The deflate algorithm is actually a bit more clever than the preceding description would suggest. Rather than simply storing the length/distance pairs and literal bytes as is, it further compresses the data by Huffman-encoding the LZ77 output. This approach is generically referred to as LZH; deflate's uniqueness lies in its method of combining literals and lengths into a single Huffman tree, its use of both fixed and dynamic Huffman codes, and its division of the output stream into blocks so that regions of incompressible data can be stored as is, rather than expanding significantly, as can happen with the LZW algorithm.

The PNG specification further dictates that the deflate data stream must conform to the zlib 1.0 format. In particular, the size of the sliding window must be a power of 2 between 256 bytes and 32 kilobytes, inclusive, and a small zlib header and trailer are required. The latter includes a 32-bit checksum on the uncompressed data; recall that the compressed stream is already covered by PNG's 32-bit CRC value in each IDAT chunk.

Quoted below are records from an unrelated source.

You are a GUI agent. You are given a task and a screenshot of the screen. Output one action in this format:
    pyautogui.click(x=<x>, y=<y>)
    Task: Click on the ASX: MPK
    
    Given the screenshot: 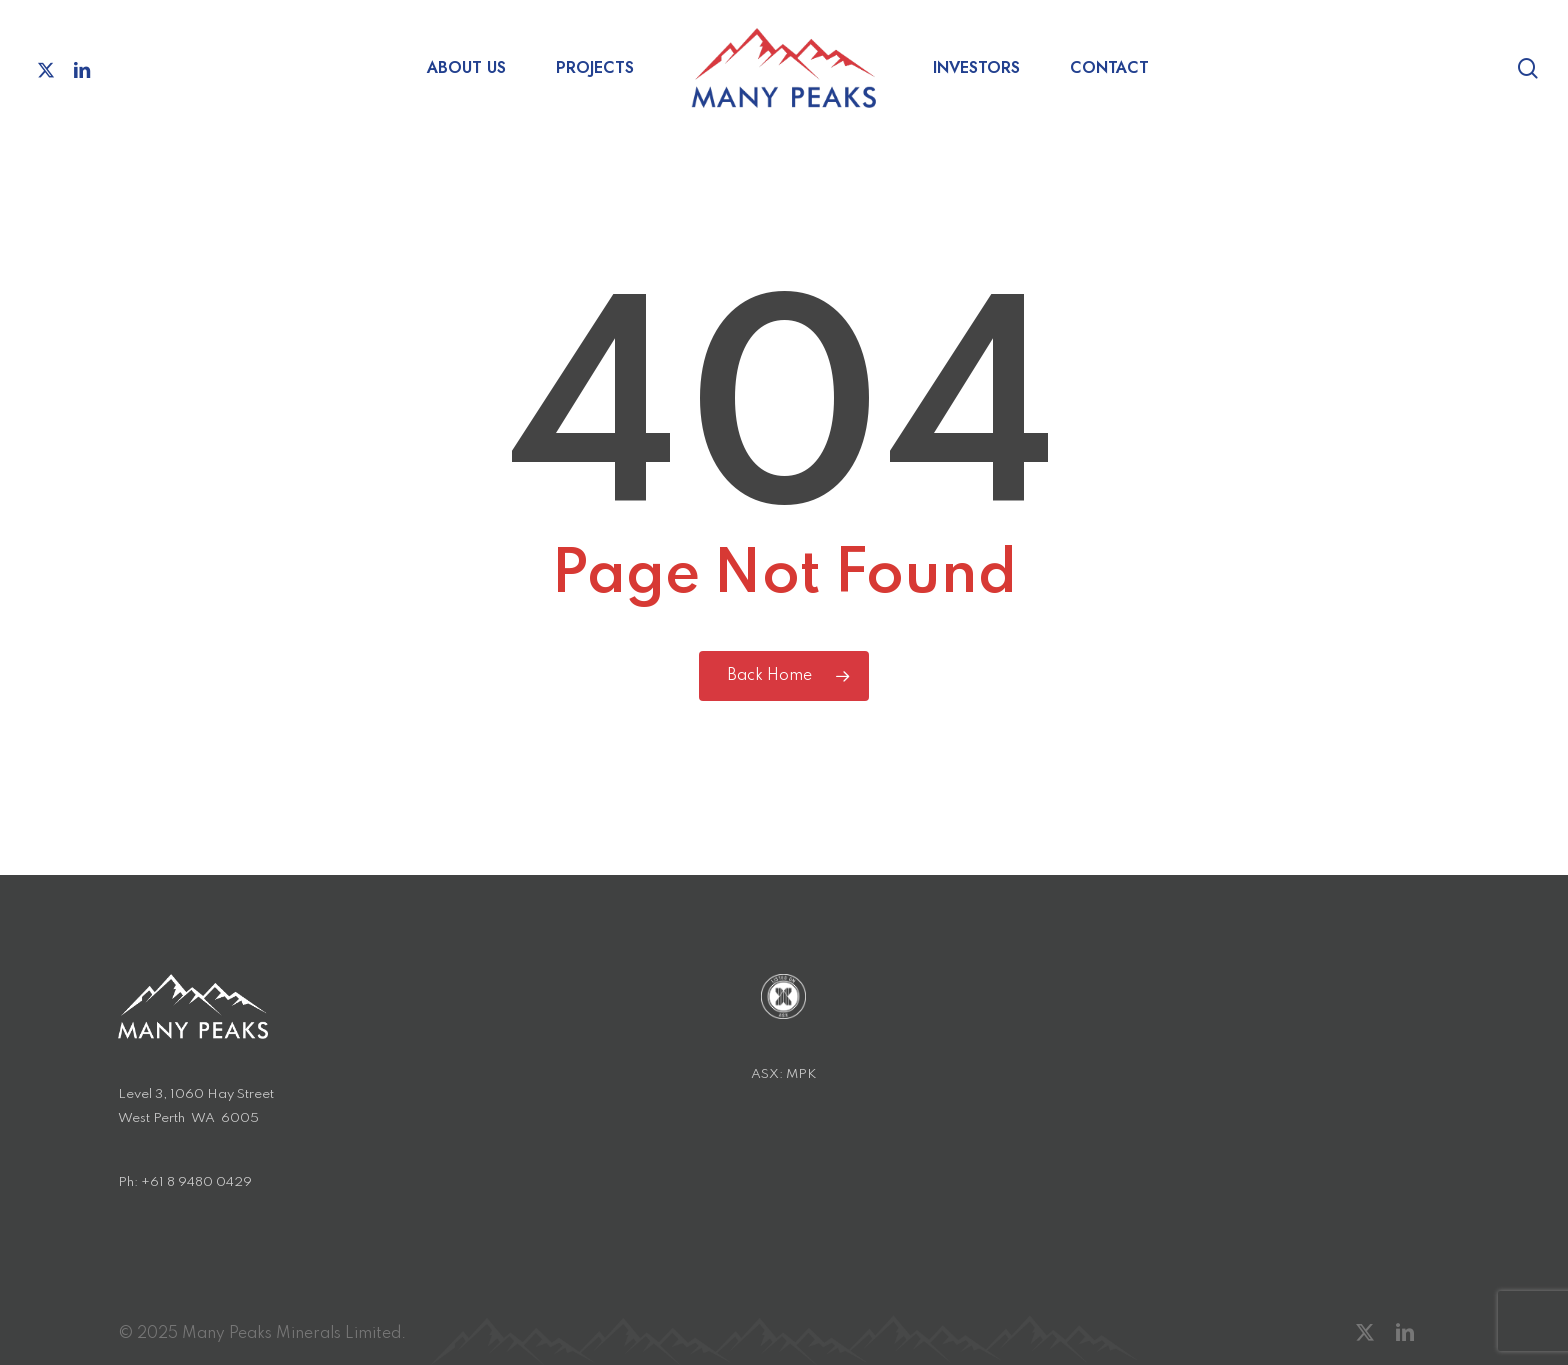 What is the action you would take?
    pyautogui.click(x=783, y=1074)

More detailed explanation of the deflate algorithm and the zlib data format is beyond the scope of this book, but the full zlib and deflate specifications are available from http://www.zlib.org/zlib_docs.html . In addition, a reference such as The Data Compression Book, by Mark Nelson and Jean-loup Gailly, is invaluable for understanding many compression algorithms, including LZ77 and LZSS.

Practically speaking, independent implementation of the deflate algorithm is both difficult and unnecessary. Almost every PNG implementation available today makes use of the freely available zlib compression library, and the examples in Part III, Programming with PNG, do so as well.[71] For now I merely note that zlib supports ten compression levels (including one with no compression at all), differing in the algorithms used to find matching strings and in the thresholds for terminating the search prematurely.

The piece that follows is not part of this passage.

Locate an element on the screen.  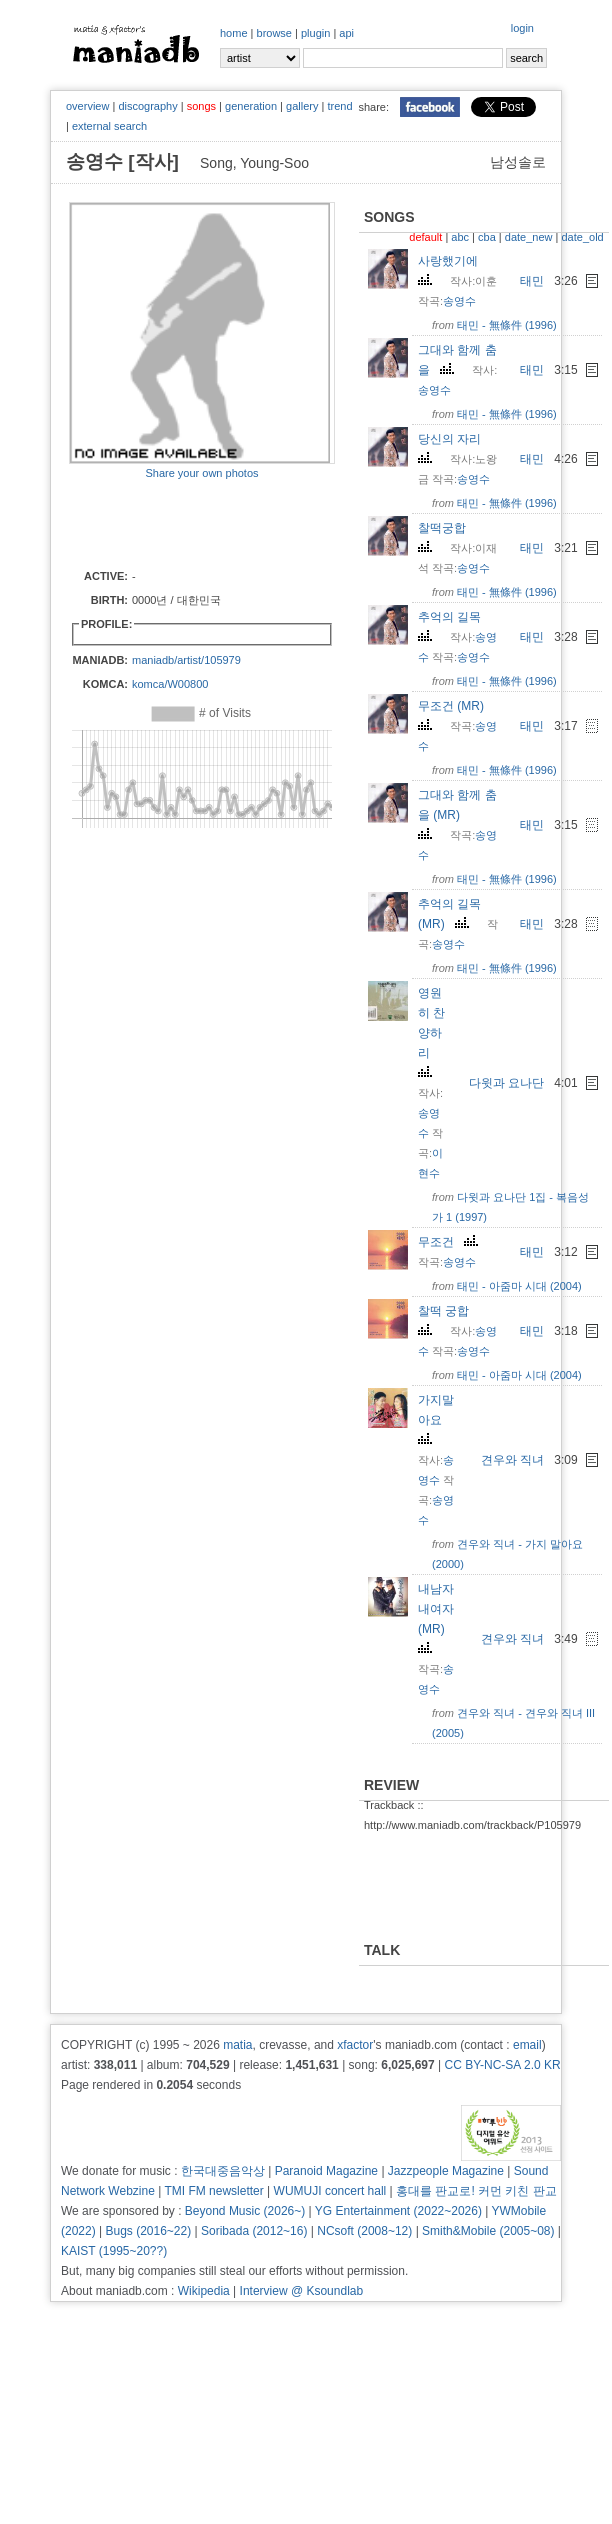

[71] Nevertheless, at least one alternative (in C++) is available as part of Colosseum Builders' Image Library, and it is also described in a book by John Miano, The Programmer's Guide to Compressed Image Files.

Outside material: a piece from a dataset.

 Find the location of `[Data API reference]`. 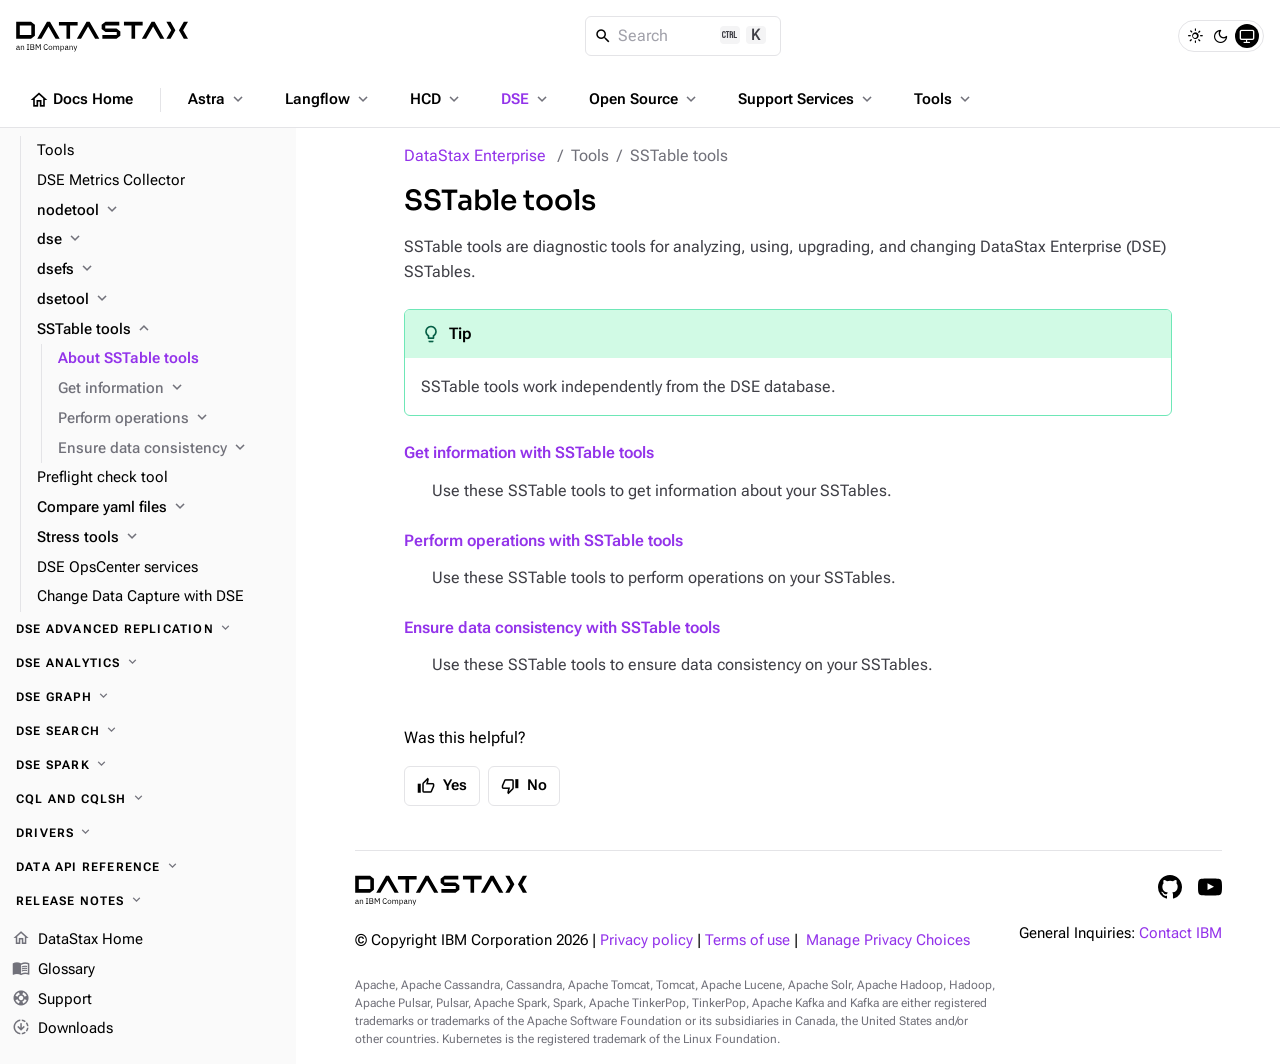

[Data API reference] is located at coordinates (148, 867).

As an aside, note that the efficiency of the compression engine increases as more data is processed, with peak efficiency being reached when there is sufficient data to fill the sliding window. This occurs mainly because there are fewer strings available in the ``dictionary,'' but also, initially, because those strings that do exist are limited in length--obviously, they cannot be any longer than the amount of data in the window. Thus, for example, when 25% of the compressed data has been received, it may correspond to only 20% of the pixels. But because of data buffering in network protocols and applications, any large disparities due to the truly low-efficiency encoding at startup will tend to be washed out at the 512-byte level (or higher). That is, even though the first 50 bytes might represent only 1% compression, those bytes generally will not be available until after the 512th byte has been received, by which point the compression efficiency may have reached 10% or better. And since this is generally true of most compression algorithms, including those used by both GIF and PNG, it is reasonable to compare (as I did in Chapter 1, "An Introduction to PNG") the appearance of the uncompressed pixels at an instant when equal amounts of compressed data have been received.

A Final Word on Patents

As mentioned at the end of Chapter 7, "History of the Portable Network Graphics Format", Stac has reportedly claimed that the deflate algorithm is covered by two of their patents. In fact, there are a number of patents that can be infringed upon by a compliant deflate implementation, including one held by PKWARE itself that involves sorted hash tables. But the deflate specification includes a section on implementing the algorithm without infringing,[72] and, of course, zlib itself follows that prescription. While these things are never 100% certain unless and until they are tested in court, developers and users can be reasonably confident that the use of zlib and its implementation of the deflate algorithm is not subject to licensing fees.

[72] From Section 4 of the deflate specification, Compression algorithm details: ``...it is strongly recommended that the implementor of a compressor follow the general algorithm presented here, which is known not to be patented per se.''




Last Update: 2010-Nov-26